[Records drawn from a dataset]
+++

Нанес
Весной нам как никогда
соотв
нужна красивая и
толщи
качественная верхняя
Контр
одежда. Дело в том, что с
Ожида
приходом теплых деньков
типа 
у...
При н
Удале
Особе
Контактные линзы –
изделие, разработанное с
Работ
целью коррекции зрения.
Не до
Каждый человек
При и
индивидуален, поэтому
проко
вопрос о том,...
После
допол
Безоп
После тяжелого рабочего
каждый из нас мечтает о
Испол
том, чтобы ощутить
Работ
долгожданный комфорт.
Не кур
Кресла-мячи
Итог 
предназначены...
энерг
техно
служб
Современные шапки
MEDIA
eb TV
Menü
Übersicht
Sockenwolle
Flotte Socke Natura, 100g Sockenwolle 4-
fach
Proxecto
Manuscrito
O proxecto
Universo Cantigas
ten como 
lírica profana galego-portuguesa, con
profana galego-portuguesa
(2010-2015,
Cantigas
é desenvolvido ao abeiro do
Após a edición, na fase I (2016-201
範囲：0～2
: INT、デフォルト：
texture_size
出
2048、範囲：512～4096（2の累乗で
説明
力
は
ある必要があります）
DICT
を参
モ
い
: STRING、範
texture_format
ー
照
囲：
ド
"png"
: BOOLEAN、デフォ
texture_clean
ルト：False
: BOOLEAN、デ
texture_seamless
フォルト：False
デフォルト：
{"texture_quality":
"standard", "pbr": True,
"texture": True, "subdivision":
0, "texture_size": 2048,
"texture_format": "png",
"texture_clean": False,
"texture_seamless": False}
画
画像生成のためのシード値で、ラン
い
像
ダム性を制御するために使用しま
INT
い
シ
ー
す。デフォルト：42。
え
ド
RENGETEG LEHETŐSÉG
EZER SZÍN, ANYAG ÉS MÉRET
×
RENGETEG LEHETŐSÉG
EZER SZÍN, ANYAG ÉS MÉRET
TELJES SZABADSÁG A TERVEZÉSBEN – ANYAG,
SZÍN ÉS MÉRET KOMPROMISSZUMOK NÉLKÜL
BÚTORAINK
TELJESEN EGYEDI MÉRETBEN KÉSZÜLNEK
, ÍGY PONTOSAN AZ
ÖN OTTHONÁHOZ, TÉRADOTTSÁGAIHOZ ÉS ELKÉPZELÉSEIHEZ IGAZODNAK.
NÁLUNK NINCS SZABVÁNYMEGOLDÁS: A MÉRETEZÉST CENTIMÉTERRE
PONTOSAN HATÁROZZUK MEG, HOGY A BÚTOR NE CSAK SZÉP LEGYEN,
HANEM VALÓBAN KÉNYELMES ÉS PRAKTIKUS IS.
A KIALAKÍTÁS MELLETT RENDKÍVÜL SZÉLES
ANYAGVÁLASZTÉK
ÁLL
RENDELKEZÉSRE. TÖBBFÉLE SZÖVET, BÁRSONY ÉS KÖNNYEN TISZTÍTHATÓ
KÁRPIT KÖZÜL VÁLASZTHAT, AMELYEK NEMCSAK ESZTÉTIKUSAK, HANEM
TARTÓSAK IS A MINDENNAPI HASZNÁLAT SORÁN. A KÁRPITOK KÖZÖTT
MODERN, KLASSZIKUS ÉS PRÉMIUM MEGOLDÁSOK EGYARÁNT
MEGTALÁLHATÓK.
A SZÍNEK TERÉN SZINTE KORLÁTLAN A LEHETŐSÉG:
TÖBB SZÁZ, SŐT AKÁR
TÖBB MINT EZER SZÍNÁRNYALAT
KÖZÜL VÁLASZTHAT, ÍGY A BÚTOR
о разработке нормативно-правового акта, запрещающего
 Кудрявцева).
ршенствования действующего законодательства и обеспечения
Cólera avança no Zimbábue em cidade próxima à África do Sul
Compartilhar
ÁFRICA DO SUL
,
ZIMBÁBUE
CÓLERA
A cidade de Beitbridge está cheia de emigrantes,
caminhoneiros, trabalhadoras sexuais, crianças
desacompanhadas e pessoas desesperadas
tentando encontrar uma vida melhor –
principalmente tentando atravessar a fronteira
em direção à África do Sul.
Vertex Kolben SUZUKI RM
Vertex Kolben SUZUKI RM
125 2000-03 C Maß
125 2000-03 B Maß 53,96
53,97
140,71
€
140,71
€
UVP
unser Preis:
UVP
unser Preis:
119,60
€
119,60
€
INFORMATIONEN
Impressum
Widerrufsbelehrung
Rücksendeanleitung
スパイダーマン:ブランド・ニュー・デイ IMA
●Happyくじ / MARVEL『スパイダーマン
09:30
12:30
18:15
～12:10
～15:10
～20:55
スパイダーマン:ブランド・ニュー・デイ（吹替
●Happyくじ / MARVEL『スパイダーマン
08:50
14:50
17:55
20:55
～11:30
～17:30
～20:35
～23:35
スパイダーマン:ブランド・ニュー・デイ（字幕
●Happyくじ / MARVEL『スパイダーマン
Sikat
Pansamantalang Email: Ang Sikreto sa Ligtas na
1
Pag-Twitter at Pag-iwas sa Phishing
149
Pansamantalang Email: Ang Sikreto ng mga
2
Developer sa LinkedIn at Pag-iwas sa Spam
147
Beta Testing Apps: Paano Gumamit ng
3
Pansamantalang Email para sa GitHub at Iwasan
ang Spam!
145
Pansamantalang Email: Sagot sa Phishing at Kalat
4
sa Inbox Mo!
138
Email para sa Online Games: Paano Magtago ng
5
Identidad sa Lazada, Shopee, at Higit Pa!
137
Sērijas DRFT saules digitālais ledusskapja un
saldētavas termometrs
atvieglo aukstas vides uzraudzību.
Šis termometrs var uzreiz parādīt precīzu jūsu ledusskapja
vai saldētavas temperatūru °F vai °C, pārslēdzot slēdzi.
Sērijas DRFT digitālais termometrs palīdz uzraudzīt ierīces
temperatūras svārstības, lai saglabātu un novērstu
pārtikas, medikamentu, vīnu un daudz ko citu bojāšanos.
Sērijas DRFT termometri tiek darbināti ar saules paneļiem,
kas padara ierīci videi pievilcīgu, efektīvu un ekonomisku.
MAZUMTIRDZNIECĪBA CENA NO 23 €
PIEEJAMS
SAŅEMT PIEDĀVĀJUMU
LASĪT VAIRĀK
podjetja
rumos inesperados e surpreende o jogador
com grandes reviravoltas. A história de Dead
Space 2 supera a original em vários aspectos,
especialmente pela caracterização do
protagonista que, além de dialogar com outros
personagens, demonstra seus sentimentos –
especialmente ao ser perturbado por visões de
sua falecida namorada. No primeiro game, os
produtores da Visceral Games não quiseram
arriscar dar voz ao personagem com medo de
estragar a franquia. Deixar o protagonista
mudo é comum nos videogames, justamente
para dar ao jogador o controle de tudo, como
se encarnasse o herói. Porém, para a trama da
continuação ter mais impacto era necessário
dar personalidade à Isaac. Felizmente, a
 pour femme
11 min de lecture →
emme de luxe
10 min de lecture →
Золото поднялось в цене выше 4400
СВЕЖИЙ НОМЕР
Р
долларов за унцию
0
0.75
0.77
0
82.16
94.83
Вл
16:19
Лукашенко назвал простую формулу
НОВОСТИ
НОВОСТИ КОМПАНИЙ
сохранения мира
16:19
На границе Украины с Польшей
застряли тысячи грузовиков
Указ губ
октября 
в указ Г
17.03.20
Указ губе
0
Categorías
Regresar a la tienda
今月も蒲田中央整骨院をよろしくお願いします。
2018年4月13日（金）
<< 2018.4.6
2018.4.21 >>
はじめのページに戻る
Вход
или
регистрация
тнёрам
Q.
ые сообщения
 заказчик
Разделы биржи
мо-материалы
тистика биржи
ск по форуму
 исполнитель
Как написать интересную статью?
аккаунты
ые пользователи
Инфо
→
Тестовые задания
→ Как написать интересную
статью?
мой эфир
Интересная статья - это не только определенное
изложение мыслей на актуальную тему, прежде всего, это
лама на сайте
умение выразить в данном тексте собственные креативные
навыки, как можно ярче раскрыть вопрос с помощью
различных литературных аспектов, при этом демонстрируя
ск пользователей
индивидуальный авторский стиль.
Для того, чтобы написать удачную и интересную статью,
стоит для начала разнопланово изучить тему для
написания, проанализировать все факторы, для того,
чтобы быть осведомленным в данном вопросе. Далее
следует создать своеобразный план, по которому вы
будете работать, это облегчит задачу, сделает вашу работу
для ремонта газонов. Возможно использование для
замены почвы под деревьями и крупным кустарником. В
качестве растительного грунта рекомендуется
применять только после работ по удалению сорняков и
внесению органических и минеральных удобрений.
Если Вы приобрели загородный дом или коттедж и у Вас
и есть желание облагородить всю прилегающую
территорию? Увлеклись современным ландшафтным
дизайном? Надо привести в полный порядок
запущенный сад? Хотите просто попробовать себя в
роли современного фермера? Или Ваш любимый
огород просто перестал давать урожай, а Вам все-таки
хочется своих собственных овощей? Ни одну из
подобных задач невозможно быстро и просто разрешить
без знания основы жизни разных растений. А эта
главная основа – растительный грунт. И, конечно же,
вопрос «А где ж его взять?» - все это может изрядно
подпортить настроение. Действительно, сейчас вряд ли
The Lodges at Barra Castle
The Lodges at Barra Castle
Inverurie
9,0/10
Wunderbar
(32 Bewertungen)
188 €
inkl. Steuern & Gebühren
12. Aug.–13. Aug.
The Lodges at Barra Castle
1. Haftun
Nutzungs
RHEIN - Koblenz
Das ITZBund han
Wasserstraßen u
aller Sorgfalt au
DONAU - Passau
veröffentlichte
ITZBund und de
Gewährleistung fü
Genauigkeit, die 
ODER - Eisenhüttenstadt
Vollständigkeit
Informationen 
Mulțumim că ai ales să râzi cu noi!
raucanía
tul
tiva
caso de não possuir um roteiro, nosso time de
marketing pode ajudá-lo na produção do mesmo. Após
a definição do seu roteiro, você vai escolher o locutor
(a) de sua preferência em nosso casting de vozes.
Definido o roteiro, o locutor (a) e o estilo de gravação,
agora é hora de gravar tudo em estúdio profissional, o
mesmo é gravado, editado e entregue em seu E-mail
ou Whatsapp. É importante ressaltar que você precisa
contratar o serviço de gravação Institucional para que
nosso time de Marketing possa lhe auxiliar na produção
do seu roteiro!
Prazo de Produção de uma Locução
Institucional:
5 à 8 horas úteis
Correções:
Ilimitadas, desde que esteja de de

+++

## WHAT IS REQUIRED
If a line in the entries contains the word "интересную", copy that line out.

## TASK OUTPUT
Как написать интересную статью?
→ Как написать интересную
Для того, чтобы написать удачную и интересную статью,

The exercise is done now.